# My Smoker Won't Bark!



## meandmytwodogs (Mar 3, 2008)

Hey now!  I'm in Omaha, Ne. and have been smoking meat for about 10 years.  I got started by making jerkey for my hunter buddies. They'd all gotten tired of the labor envolved with making jerky, but me (not a hunter at that time) was new to it and didn't, and still don't mind the effort it takes. Only now I'm only doin my own game.  I use a Brinkman PitMaster Deluxe which is deffinetly an entry level smoker, but she has served me very well over the last decade.  My biggest gripe is that I cannot seem to get my food to "bark" like I've seen and eaten so many times. I love my food to have that burnyness (yes, I also like to make up my own vocabulary) and my grill only turns food red.  What gives? Is it because this grill has no baffle?  Am I not preparing my meat correctly? I even used Jeff's rub this weekend and had red spare ribs.  They were good as hell, but still not what I want to achieve. When I've tried Brisket, I have the same results.  I am currently in the market for a new smoker. I've been eyeballing a LandMann BlackDog 42". I've never seen this grill in person, only online but it looks pretty nice and has more room that the Cimmaron. I guess I'm particular to a horizontal smoker and it *HASto be charcoal. Anybody know much about this grill? AND WHAT HAVE I BEEN DOING WRONG FOR SO MANY YEARS?  I love the Smoking-Meat Forum and have had a blast reading evryone's posts.
GLAD TO BE HERE! 
	

	
	
		
		



		
			




*


----------



## flash (Mar 3, 2008)

Type of rub has alot to do with it. Also higher temps and no foil. I use to do my butts fat cap up, but it hindered the bark formation. Fat cap down and I am rockin and rollin.  Rubs with more sugar in them tend towards better bark also. Wrapping in foil will hurt bark formation some due to steaming the meat. So try and let a good bark form before wrapping with foil.


----------



## xtexan (Mar 3, 2008)

A couple of questions..
What do you spray/ mop with? Sugars and alcohol mixes are great.
Also, after smoking low and slow for the first 2 hrs have you tried cranking up the heat to 350*-375*? I did this last week and had a beautiful bark on my brisket. I hi-heated to 160* internal temp then foiled to 180* then unfoiled to 195*. Then pulled it off and let it rest for an hour.
Also, I found that spraying is better than mopping because you don't mop the rub off, better bark.
My $.02


----------



## fireguy (Mar 3, 2008)

Welcome, its good to have another Husker in the Crowd.


----------



## capt dan (Mar 3, 2008)

Gotta agree with Flash and Xtex.Good advice. How long do you cook those ribs? What is your grate temp? Water pan or not?

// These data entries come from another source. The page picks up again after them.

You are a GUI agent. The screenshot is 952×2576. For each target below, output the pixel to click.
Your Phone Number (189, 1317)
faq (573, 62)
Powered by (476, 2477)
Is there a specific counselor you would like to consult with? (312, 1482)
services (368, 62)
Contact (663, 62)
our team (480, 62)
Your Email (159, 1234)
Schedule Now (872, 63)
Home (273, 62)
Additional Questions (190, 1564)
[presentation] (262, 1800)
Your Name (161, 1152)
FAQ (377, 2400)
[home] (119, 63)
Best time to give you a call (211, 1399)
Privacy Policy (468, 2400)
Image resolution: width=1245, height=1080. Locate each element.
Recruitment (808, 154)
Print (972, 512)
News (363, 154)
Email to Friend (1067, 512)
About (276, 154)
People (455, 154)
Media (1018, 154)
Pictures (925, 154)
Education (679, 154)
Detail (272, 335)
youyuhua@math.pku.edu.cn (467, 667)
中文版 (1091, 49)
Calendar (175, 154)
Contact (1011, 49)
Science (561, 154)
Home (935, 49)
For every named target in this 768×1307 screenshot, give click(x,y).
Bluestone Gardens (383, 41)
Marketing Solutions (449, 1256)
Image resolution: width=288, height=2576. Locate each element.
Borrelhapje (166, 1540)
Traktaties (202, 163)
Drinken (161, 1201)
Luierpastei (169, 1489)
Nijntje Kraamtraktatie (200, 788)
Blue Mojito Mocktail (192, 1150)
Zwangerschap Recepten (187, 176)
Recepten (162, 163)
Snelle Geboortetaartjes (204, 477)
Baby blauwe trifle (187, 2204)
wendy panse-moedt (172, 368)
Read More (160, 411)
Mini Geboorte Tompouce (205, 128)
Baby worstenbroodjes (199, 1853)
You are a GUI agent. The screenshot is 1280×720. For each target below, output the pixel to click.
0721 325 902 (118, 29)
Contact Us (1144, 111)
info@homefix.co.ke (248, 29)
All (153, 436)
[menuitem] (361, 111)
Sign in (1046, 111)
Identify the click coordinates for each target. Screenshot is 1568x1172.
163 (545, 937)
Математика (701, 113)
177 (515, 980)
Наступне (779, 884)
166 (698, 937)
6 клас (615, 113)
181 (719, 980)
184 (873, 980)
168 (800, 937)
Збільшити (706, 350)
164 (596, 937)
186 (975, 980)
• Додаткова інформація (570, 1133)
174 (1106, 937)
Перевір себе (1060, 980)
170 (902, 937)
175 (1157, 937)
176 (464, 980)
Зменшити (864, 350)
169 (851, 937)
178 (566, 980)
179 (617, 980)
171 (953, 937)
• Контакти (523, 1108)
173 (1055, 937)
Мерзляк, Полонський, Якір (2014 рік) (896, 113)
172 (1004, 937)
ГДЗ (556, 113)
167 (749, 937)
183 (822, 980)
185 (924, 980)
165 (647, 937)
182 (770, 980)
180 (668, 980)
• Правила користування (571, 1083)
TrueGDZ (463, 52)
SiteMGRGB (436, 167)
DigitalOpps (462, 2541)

I would advise to not mop or spritz as often, to make a tougher/darker bark, or possibly mixing some brown sugar with your mop/spray to help darken the outer layer. Fat cap down for sure!

Flash, that pic is makin my  tummy growl!


----------



## kookie (Mar 4, 2008)

Welcome to the site...............Glad to have you here........Don't forget to post q-view of your smokes for us..............


----------



## mossymo (Mar 4, 2008)

meandmytwodogs
Everyone else has allready answered what my thoughts are (sugar in juices and alchohol), so all I can do is say welcome to SMF and I look forward to your future posts !!!


----------



## cubguy17 (Mar 4, 2008)

Slather some mustard on that S.O.B. before the rub, and smoke, I usually wait to mop or spritz until 2 or three hours of smoke has hit it too. Is slather a word or did I just make up some new english too?


----------



## richtee (Mar 4, 2008)

LOL...U go Harry!

Beat me to it!


Dammit  POINTS!


----------



## salmonclubber (Mar 4, 2008)

well if you can get your smoker to sit and rollover your good to go LOL


----------



## meandmytwodogs (Mar 4, 2008)

Thanks to everyone for the advice.  The mop I use is a vinegar base with not much sugar.  There is brown sugar in the rub but not a lot really.  I keep my grill running 220-250 and smoked the ribs for seven and a half hours mopping every 45 min or hour after the first two hours.  I think I will try upping the sugar a bit and and possibly even an apple/burbon mop with a sprayer. This weekend isounds like a good time to try the changes.  I'll post some pics when I can, but my camera got dropped and isn't feeling so well lately.
Thanks again. I appreciate the support!


----------



## navionjim (Mar 4, 2008)

Try some apple juice in your mop, it works well for me.
Jimbo


----------